Seryjni podpalacze z gminy Łącko w rękach policji. Nastolatkowie usłyszeli już zarzuty
Sądeccy policjanci zatrzymali czterech mieszkańców gminy Łącko – 19-latka i trzech 17-latków, którzy są podejrzani o podpalenie kilku budynków gospodarczych. W trakcie działań okazało się, że w przestępstwie brał udział także 15-latek. 19-letni mężczyzna jest odpowiedzialny za pożary stodół w Kiczni i Czerńcu, które miały miejsce 8, 20 i 26 października oraz 18 listopada. Funkcjonariusze postawili mu cztery zarzuty uszkodzenia dobytku.
Zobacz także: W gminie Łącko grasuje podpalacz? Paliła się kolejna stodoła
Oprócz budynków paliło się również to co było w środku, a więc siano, maszyny i sprzęt rolniczy warty nawet kilkanaście tysięcy złotych. Podejrzany naraził właścicieli budynków na straty sięgające 98 tysięcy złotych. Dodatkowo podczas pożaru w Kiczni, trawiący stodołę ogień spowodował nadtopienie elewacji i okien domu przez co straty wzrosły do kilkudziesięciu tysięcy złotych.
- Dwóch 17-letnich wspólników usłyszało jeden zarzut podpalenia budynku gospodarczego w Kiczni 18 listopada - tłumaczy Iwona Grzebyk-Dulak, rzecznik prasowy sądeckiej policji.

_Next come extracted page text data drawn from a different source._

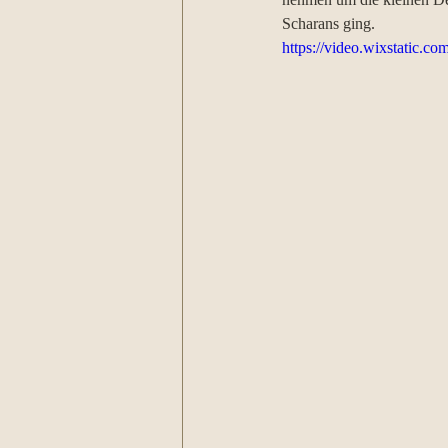
Scharans ging. 
https://video.wixstatic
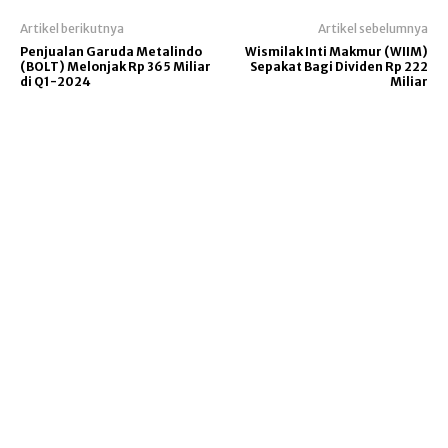
Artikel berikutnya
Artikel sebelumnya
Penjualan Garuda Metalindo
Wismilak Inti Makmur (WIIM)
(BOLT) Melonjak Rp 365 Miliar
Sepakat Bagi Dividen Rp 222
di Q1-2024
Miliar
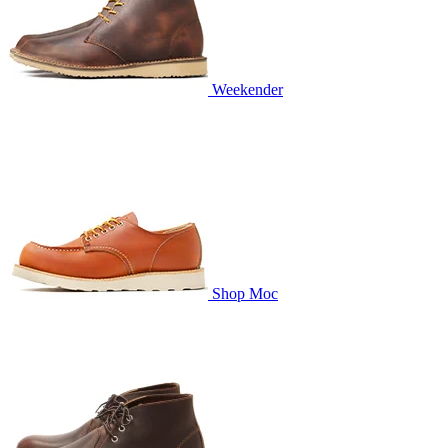
Weekender
Shop Moc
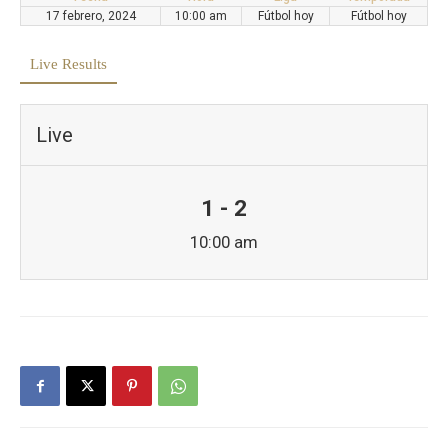
17 febrero, 2024
10:00 am
Fútbol hoy
Fútbol hoy
Live Results
Live
1 - 2
10:00 am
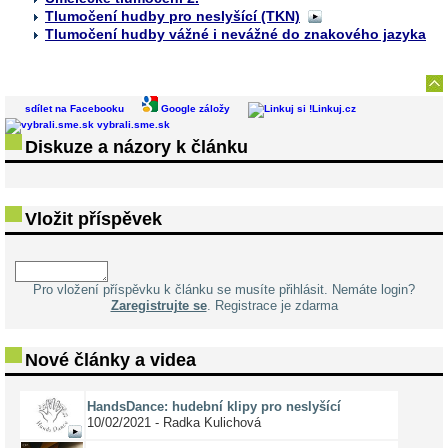
Tlumočení hudby pro neslyšící (TKN)
Tlumočení hudby vážné i nevážné do znakového jazyka
sdílet na Facebooku
Google záložy
Linkuj.cz
vybrali.sme.sk
Diskuze a názory k článku
Vložit příspěvek
Pro vložení příspěvku k článku se musíte přihlásit. Nemáte login?
Zaregistrujte se
. Registrace je zdarma
Nové články a videa
HandsDance: hudební klipy pro neslyšící
10/02/2021 - Radka Kulichová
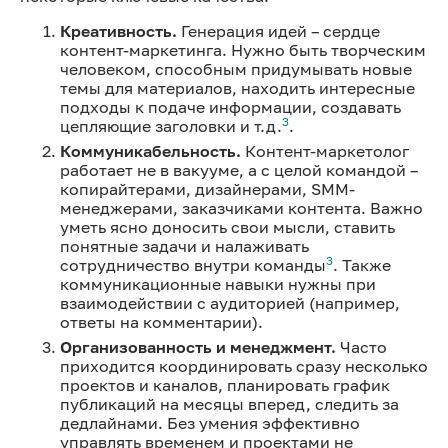
Креативность.
Генерация идей – сердце
контент-маркетинга. Нужно быть творческим
человеком, способным придумывать новые
темы для материалов, находить интересные
подходы к подаче информации, создавать
3
цепляющие заголовки и т.д.
.
Коммуникабельность.
Контент-маркетолог
работает не в вакууме, а с целой командой –
копирайтерами, дизайнерами, SMM-
менеджерами, заказчиками контента. Важно
уметь ясно доносить свои мысли, ставить
понятные задачи и налаживать
3
сотрудничество внутри команды
. Также
коммуникационные навыки нужны при
взаимодействии с аудиторией (например,
ответы на комментарии).
Организованность и менеджмент.
Часто
приходится координировать сразу несколько
проектов и каналов, планировать график
публикаций на месяцы вперед, следить за
дедлайнами. Без умения эффективно
управлять временем и проектами не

Zobacz także: Czy w Kiczni grasuje podpalacz? Czterdziestu strażaków przez całą noc walczyło z ogniem [ZDJĘCIA]
16 grudnia na wniosek policjantów, a następnie prokuratury, sąd wydał decyzję o zatrzymaniu 19-latka w areszcie na trzy miesiące. Tam poczeka na wyrok. Za popełnione przestępstwa mężczyźnie grozi nawet do pięciu lat więzienia.
- Wobec dwóch 17-latków, którzy na tę chwilę usłyszeli jeden zarzut, prokurator zastosował środki zapobiegawcze w postaci dozoru policji, zakazu opuszczania kraju oraz poręczenia majątkowego - wyjaśnia policjantka.
Zobacz także: Łuna ogniowa nad Kicznią. Budynek spłonął doszczętnie. Co tam się stało? [ZDJĘCIA]
O losach 15-latka i jednego z 17-latków, który w chwili popełnienia przestępstwa nie miał jeszcze skończonych 17 lat, zadecyduje sąd rodzinny.